Tuesday, 6th August, 1940



Dear Angela,

You wouldn’t believe what mayhem and sadness has been going on since the bomb. I am shattered even thinking about it and try to stay in my room resting as much as I can, although I did make it to Hattie’s funeral, which was heartrending. I still can’t quite believe she’s gone. We’ve been friends since we were born, together as babies, then little girls, teenagers, and now grown women. Or rather, now just one woman—me. It’s as if a whole chunk of my past life has been obliterated.

I’m still very weak. Mrs. Tilling comes to see me every day to tut over me as she doesn’t think I’m making enough progress. Mama has been wonderful, helping me through with lots of soup and good food. I worry that she has been giving me her rations, and Kitty’s, too, probably, as I’ve had eggs every day and bacon at least three times this week. My father is furious with Mama for being so nice to me but has stayed away, for which I can only be grateful. I think he’s playing a waiting game, lurking quietly in the wings until I become well enough to deal with his wrath.

He expects me to marry someone else quickly so that I can pretend that the baby is my new husband’s—by which we all mean Henry, even though no one’s saying it. Sweep it under the rug once and for all. It never dawns on him that I might not want to marry anyone else. I just want Alastair back. I keep wondering if he’s out there somewhere, and if he is, why he’s not coming back to me. I imagine him walking through the door, putting his arms around me as if nothing happened. I know I should be loathing him right now, but I can’t. I feel that I love him even more, with every ounce of strength I can muster. It’s as if the bombs have made everything transparently clear: now all I want is him.

But it’s been five days since the bombs, and with every day the chance that he is alive gets slimmer, as where might he be otherwise? There are three things that would account for his disappearance, none of them good. The first is that he was shot in the woods, either by my father or by a member of his underworld, and now lies dead in a ditch, and the second is that he was bombed in his house, although they tell me that no remains were found in the wreckage.

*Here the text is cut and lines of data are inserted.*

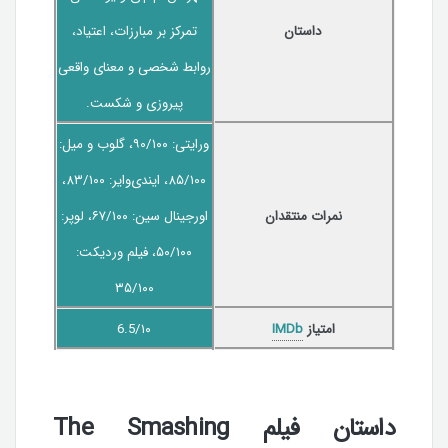
داستان
تمرکز بر مبارزات، اعتیاد،
روابط شخصی و معنای واقعی
پیروزی و شکست.
ورایتی: ۹۰/۱۰۰، گلوب و میل:
۸۵/۱۰۰، ایندی‌وایر: ۸۳/۱۰۰،
نمرات منتقدان
اورجینال سین: ۶۷/۱۰۰، لوپر:
۵۰/۱۰۰، فیلم وردیکت:
۳۵/۱۰۰
امتیاز
IMDb
6.5/۱۰
داستان فیلم The Smashing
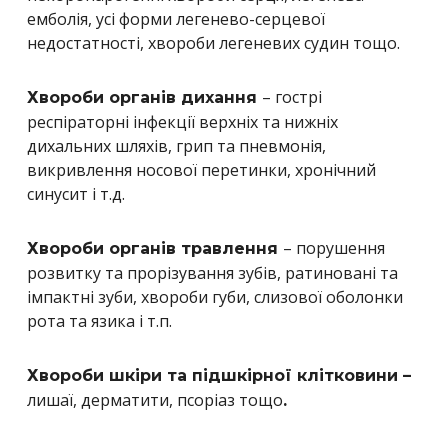
емболія, усі форми легенево-серцевої
недостатності, хвороби легеневих судин тощо.
– гострі
Хвороби органів дихання
респіраторні інфекції верхніх та нижніх
дихальних шляхів, грип та пневмонія,
викривлення носової перетинки, хронічний
синусит і т.д.
– порушення
Хвороби органів травлення
розвитку та прорізування зубів, ратиновані та
імпактні зуби, хвороби губи, слизової оболонки
рота та язика і т.п.
Хвороби шкіри та підшкірної клітковини –
лишаї, дерматити, псоріаз тощо
.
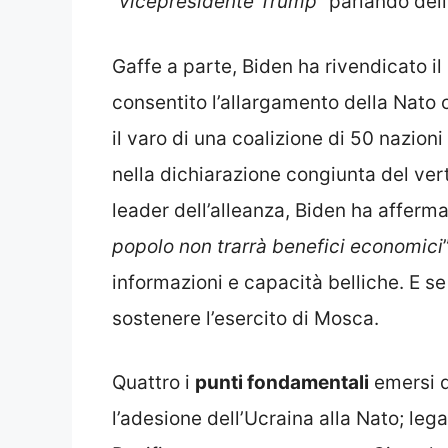
“
vicepresidente Trump
” parlando del
Gaffe a parte, Biden ha rivendicato il
consentito l’allargamento della Nato c
il varo di una coalizione di 50 nazion
nella dichiarazione congiunta del ver
leader dell’alleanza, Biden ha afferm
popolo non trarrà benefici economici
informazioni e capacità belliche. E s
sostenere l’esercito di Mosca.
Quattro i
punti fondamentali
emersi da
l’adesione dell’Ucraina alla Nato; leg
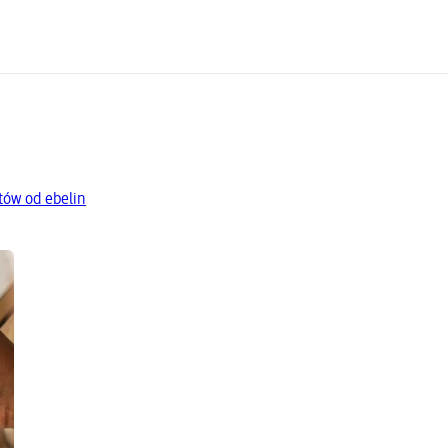
tów od ebelin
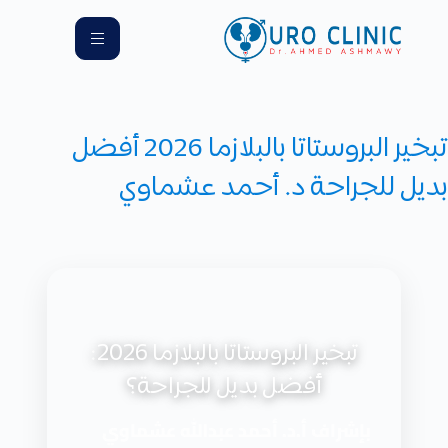
تبخير البروستاتا بالبلازما 2026 أفضل
بديل للجراحة د. أحمد عشماوي
تبخير البروستاتا بالبلازما 2026:
أفضل بديل للجراحة؟
بإشراف أ.د. أحمد عبدالله عشماوي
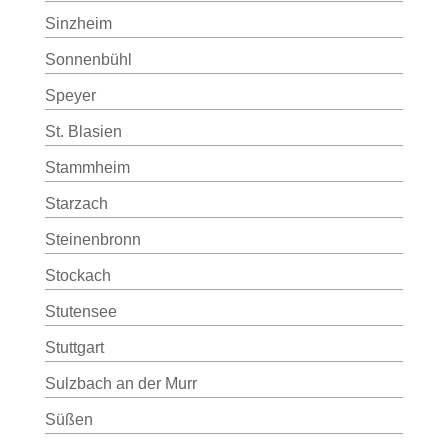
Sinzheim
Sonnenbühl
Speyer
St. Blasien
Stammheim
Starzach
Steinenbronn
Stockach
Stutensee
Stuttgart
Sulzbach an der Murr
Süßen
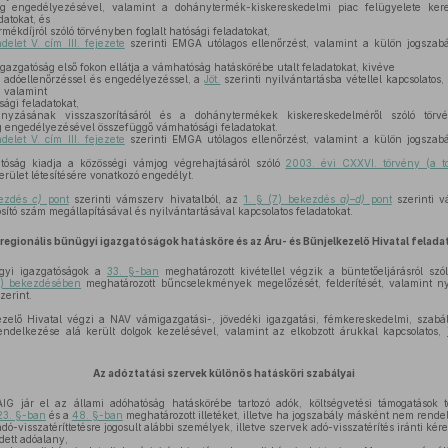
g engedélyezésével, valamint a dohánytermék-kiskereskedelmi piac felügyelete kere
atokat, és
ékdíjról szóló törvényben foglalt hatósági feladatokat,
elet V. cím III. fejezete
szerinti EMGA utólagos ellenőrzést, valamint a külön jogszabá
gazgatóság első fokon ellátja a vámhatóság hatáskörébe utalt feladatokat, kivéve
, adóellenőrzéssel és engedélyezéssel, a
Jöt.
szerinti nyilvántartásba vétellel kapcsolatos
, valamint
ági feladatokat,
nyzásának visszaszorításáról és a dohánytermékek kiskereskedelméről szóló törv
 engedélyezésével összefüggő vámhatósági feladatokat.
elet V. cím III. fejezete
szerinti EMGA utólagos ellenőrzést, valamint a külön jogszabá
tóság kiadja a közösségi vámjog végrehajtásáról szóló
2003. évi CXXVI. törvény (a to
terület létesítésére vonatkozó engedélyt.
kezdés
c)
pont
szerinti vámszerv hivatalból, az
1. § (7) bekezdés
a)–d)
pont
szerinti v
ító szám megállapításával és nyilvántartásával kapcsolatos feladatokat.
 regionális bűnügyi igazgatóságok hatásköre és az Áru- és Bűnjelkezelő Hivatal felada
ügyi igazgatóságok a
33. §-ban
meghatározott kivétellel végzik a büntetőeljárásról sz
2) bekezdésében
meghatározott bűncselekmények megelőzését, felderítését, valamint n
zerint.
elő Hivatal végzi a NAV vámigazgatási-, jövedéki igazgatási, fémkereskedelmi, szabál
ndelkezése alá került dolgok kezelésével, valamint az elkobzott árukkal kapcsolatos,
Az adóztatási szervek különös hatásköri szabályai
G jár el az állami adóhatóság hatáskörébe tartozó adók, költségvetési támogatások t
23. §-ban
és a
48. §-ban
meghatározott illetéket, illetve ha jogszabály másként nem rende
dó-visszatéríttetésre jogosult alábbi személyek, illetve szervek adó-visszatérítés iránti kér
dett adóalany,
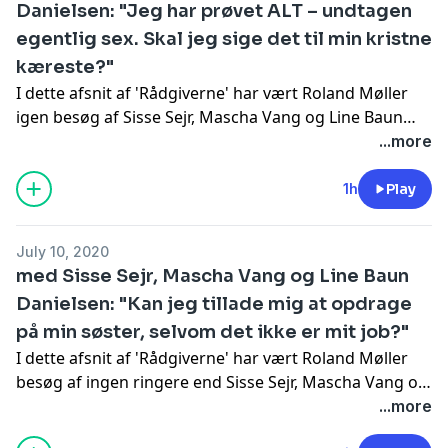
Danielsen: "Jeg har prøvet ALT – undtagen
egentlig sex. Skal jeg sige det til min kristne
kæreste?"
I dette afsnit af 'Rådgiverne' har vært Roland Møller
igen besøg af Sisse Sejr, Mascha Vang og Line Baun
Danielsen. I sidste afsnit handlede det om opdragelse,
...more
men i denne episode prøver rådgiverne at hjælpe
lytterne med dilemmaer om den første gang.
1h
Play
July 10, 2020
med Sisse Sejr, Mascha Vang og Line Baun
Danielsen: "Kan jeg tillade mig at opdrage
på min søster, selvom det ikke er mit job?"
I dette afsnit af 'Rådgiverne' har vært Roland Møller
besøg af ingen ringere end Sisse Sejr, Mascha Vang og
Line Baun Danielsen. Rådgiverne er taget til Zoologisk
...more
Haves Bistro Panpan, hvor de tager sig af lytternes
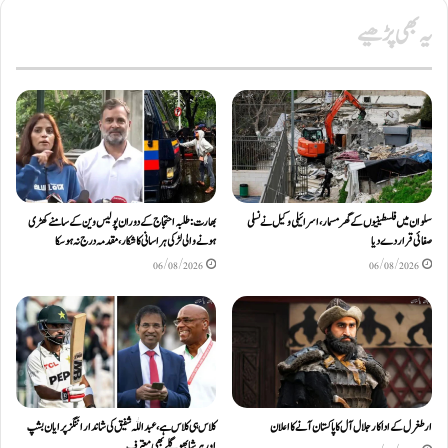
یہ بھی پڑھیے
سلوان میں فلسطینیوں کے گھر مسمار، اسرائیلی وکیل نے نسلی
بھارت: طلبہ احتجاج کے دوران پولیس وین کے سامنے کھڑی
صفائی قرار دے دیا
ہونے والی لڑکی ہراسانی کا شکار، مقدمہ درج نہ ہوسکا
06/08/2026
06/08/2026
ارطغرل کے اداکار جلال آل کا پاکستان آنے کا اعلان
کلاس ہی کلاس ہے، عبد اللّٰہ شفیق کی شاندار اننگز پر ایان بشپ
اور ہرشا بھوگلے بھی معترف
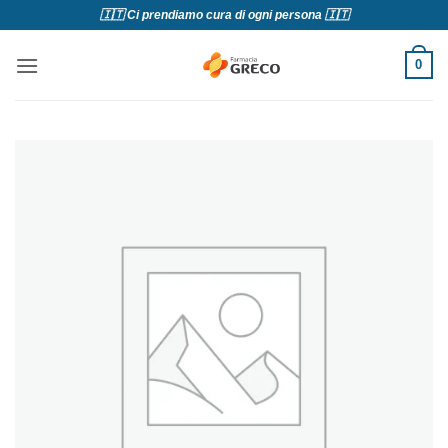
Salta
🇮🇹 Ci prendiamo cura di ogni persona 🇮🇹
ai
contenuti
0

The third option is that he left the village that evening, after our argument, and has not returned.

I wear his St. Christopher medal every day, slipping the tiny sliver beneath the front of my dress so that no one can see. It makes me think he is out there somewhere, thinking of me, whether it’s here on earth or from some kind of heaven, looking down on me.

Meanwhile, Henry was back for Hattie’s funeral and came to see me this afternoon. I’d seen him after the funeral, of course, where we spoke about Hattie, and I must confess it was rather nice to have him there, another one of our old childhood gang. He is so gentle these days. It’s hard not to warm to him. Although he seems less keen than he was in the spring, and I wondered how much he’d been told about Alastair. Mrs. B. is such a belligerent gossip, although I’m sure she doesn’t know the intimate details of what happened between Alastair and me. Henry’s bound to disapprove of me spending time with him, but obviously he’d never show it.

Mama begged me to come downstairs to see Henry, and I leaned on her arm as she brought me into the drawing room, which seemed so light and airy and formal compared to my little room. She’d opened the door to the patio, and a fresh scent of grass cuttings wafted in with a cool breeze. The sunlight reflected in the great silver mirror above the fireplace, and shimmered around the pale walls and furnishings, and I wondered how lovely it would be to live in a past era, one where people were civil and poised, one where everything made sense. One where innocent people didn’t get killed by bombs, or vanish into thin air.

“Henry,” I said carefully, giving him my hand to shake and sitting on the taut gray sofa. I felt rather nervous for some reason, and had put on some lipstick and brushed my hair. He was looking excessively proper and respectable with his uniform so tidy, his handshake so measured.

“Hello, Venetia,” he said, smiling into my eyes. “Wonderful to see you.” He glanced around the room, selected a settee opposite me, and sat down, taking off his hat and placing it on the seat next to him. “I heard that you’re quite the hero in these parts.”

“So they say.” I laughed a little with embarrassment. “It was rather stupid actually, running into an exploding building.”

“But it was terribly brave of you. Not everyone would have risked their own life so readily. People are saying how well you did, with your wounds and so forth.”